I write this letter to each and every one of my Single Sistas to encourage and lift your hearts, minds and spirits to let you know that being single is not a curse; but it is a celebration of a season often short-lived and over looked by seeking out a relationship. As I write this letter to all of you I want to let you know that this time of singleness that you have is a gift that should not be taken lightly. Your season of singleness has a distinct purpose, and it is not to seek a relationship with the immediate hopes of marriage, but it is to build a profound, individual and distinct relationship with your Creator and yourself. This is the time in your life where you can discover who you are, why you were created, and what you should be doing at this particular time in your life.

Being single is a valuable journey in life we often take for granted because we have often been led to believe that if we are not in a promising relationship, engaged or married by a certain age then something must be mentally, physically or emotionally wrong with us and our value as an individual seems to decrease.

However, what many people fail to realize is that being single is a part of life that should be celebrated and honored as much as marriage. This stage in life should be celebrated as much as marriage because this is the time of life where the knowledge of who you are as an individual grows daily. This is the time where you find out who you truly are and stand firm on that knowledge so when the time comes for a relationship you will remain who you are and not morph into who someone else wants you to be.
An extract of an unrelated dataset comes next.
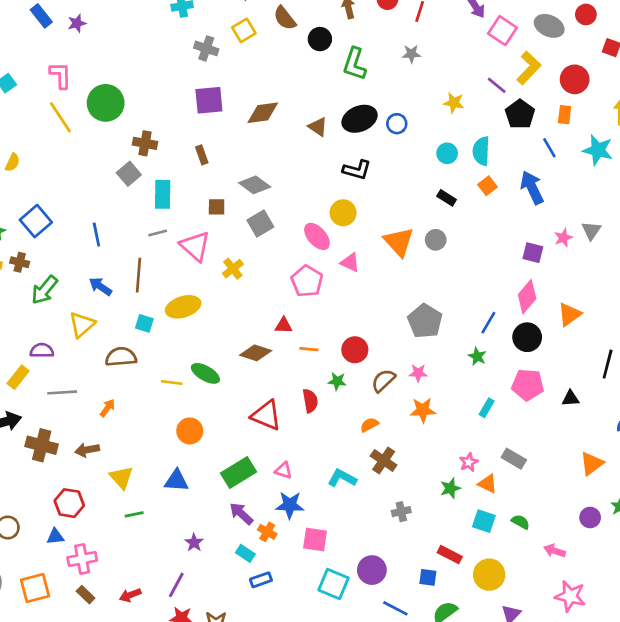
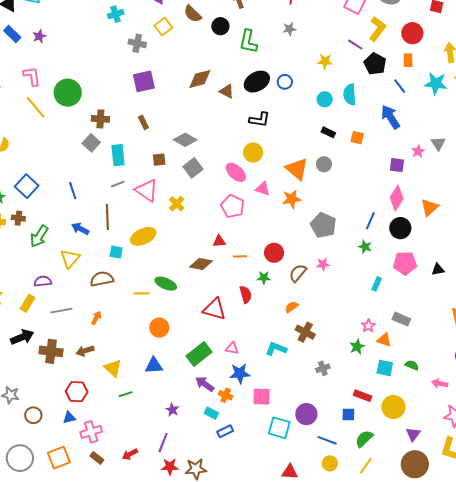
brown diamond: (263, 113) -> (200, 79), moved
orange square: (488, 186) -> (357, 138), moved, turned -32
orange star: (423, 410) -> (292, 199), moved

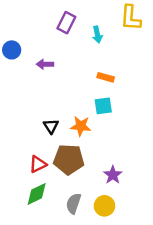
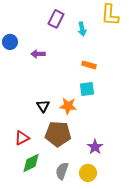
red triangle: (38, 164) -> (22, 138), moved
I know it gets hard sometimes when we see couples holding hands, walking, and out on dates; and I know it is particularly hard when a friend or family member gets engaged and asks you to play a part in their wedding festivities! I also know it’s hard when we see a woman who is not half the woman we (you) are with not only a fine man, but a good one! Hell, it’s even hard to see Facebook and Twitter posts about someone recently engaged to be married! I know all of these things are difficult because as I write this letter to all of my Single Sistas, I am writing it to myself as well.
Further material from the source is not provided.